§ **Work instructions**: Each line of the data that includes "pelle" must be copied.

§ **Collected data**:
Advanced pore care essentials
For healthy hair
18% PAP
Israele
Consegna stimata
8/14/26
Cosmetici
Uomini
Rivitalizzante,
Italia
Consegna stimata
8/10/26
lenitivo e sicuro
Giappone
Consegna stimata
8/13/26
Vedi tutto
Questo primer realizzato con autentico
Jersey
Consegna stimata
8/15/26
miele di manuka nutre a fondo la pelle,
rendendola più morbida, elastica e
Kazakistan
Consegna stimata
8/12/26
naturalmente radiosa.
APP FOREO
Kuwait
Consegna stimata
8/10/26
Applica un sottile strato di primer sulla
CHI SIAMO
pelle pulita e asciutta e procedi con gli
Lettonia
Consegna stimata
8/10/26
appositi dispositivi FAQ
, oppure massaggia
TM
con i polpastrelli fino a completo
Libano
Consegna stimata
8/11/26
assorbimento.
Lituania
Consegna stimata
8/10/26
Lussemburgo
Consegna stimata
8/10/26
--
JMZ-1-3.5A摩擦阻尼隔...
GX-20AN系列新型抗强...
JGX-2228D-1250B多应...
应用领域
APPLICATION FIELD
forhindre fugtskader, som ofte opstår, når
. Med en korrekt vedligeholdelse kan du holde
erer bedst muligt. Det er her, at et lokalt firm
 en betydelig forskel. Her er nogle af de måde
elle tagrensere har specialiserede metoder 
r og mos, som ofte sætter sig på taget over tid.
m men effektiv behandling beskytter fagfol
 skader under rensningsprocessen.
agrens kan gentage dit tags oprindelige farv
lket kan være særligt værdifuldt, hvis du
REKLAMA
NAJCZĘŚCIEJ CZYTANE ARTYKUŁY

§ **Written solution**:
miele di manuka nutre a fondo la pelle,
pelle pulita e asciutta e procedi con gli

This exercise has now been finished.